§ **Extracted material**:

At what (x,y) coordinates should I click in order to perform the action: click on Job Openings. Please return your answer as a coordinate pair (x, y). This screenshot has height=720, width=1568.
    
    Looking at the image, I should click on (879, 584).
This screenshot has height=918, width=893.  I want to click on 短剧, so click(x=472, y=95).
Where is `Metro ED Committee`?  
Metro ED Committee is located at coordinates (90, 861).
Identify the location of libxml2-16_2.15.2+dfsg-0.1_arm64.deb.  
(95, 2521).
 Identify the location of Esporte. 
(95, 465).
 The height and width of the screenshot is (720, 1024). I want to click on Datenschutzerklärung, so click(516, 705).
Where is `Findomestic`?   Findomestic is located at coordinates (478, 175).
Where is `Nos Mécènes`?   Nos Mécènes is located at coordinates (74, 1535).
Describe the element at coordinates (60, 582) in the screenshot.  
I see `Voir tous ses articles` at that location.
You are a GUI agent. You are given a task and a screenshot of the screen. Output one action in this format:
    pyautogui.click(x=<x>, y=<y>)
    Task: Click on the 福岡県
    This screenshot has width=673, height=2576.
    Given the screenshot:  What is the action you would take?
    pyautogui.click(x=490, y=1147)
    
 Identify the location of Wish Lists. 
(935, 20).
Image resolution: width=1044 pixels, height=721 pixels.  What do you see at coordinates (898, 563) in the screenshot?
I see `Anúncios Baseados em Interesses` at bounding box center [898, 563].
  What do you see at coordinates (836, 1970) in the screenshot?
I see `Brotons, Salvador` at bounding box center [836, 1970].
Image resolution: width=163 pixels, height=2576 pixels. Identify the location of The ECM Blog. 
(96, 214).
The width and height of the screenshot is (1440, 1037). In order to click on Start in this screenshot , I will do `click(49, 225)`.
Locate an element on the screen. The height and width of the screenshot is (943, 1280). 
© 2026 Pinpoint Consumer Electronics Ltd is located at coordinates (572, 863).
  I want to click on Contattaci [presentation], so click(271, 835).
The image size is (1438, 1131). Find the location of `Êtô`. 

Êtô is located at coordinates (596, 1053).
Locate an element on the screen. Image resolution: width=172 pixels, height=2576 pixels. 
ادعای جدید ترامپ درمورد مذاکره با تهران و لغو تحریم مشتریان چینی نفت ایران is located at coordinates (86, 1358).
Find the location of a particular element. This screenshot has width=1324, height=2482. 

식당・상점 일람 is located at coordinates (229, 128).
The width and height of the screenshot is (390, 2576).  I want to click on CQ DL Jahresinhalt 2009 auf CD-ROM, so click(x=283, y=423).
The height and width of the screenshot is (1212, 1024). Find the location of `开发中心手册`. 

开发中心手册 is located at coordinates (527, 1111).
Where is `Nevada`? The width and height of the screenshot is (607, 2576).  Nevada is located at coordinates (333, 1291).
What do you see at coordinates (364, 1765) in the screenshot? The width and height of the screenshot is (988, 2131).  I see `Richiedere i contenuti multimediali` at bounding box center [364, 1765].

§ **What is needed**: Exactly the lines from the one containing "The image size" through the end of the listing should be reproduced, both ends included and nothing more.

§ **Answer area**:
The image size is (1438, 1131). Find the location of `Êtô`. 

Êtô is located at coordinates (596, 1053).
Locate an element on the screen. Image resolution: width=172 pixels, height=2576 pixels. 
ادعای جدید ترامپ درمورد مذاکره با تهران و لغو تحریم مشتریان چینی نفت ایران is located at coordinates (86, 1358).
Find the location of a particular element. This screenshot has width=1324, height=2482. 

식당・상점 일람 is located at coordinates (229, 128).
The width and height of the screenshot is (390, 2576).  I want to click on CQ DL Jahresinhalt 2009 auf CD-ROM, so click(x=283, y=423).
The height and width of the screenshot is (1212, 1024). Find the location of `开发中心手册`. 

开发中心手册 is located at coordinates (527, 1111).
Where is `Nevada`? The width and height of the screenshot is (607, 2576).  Nevada is located at coordinates (333, 1291).
What do you see at coordinates (364, 1765) in the screenshot? The width and height of the screenshot is (988, 2131).  I see `Richiedere i contenuti multimediali` at bounding box center [364, 1765].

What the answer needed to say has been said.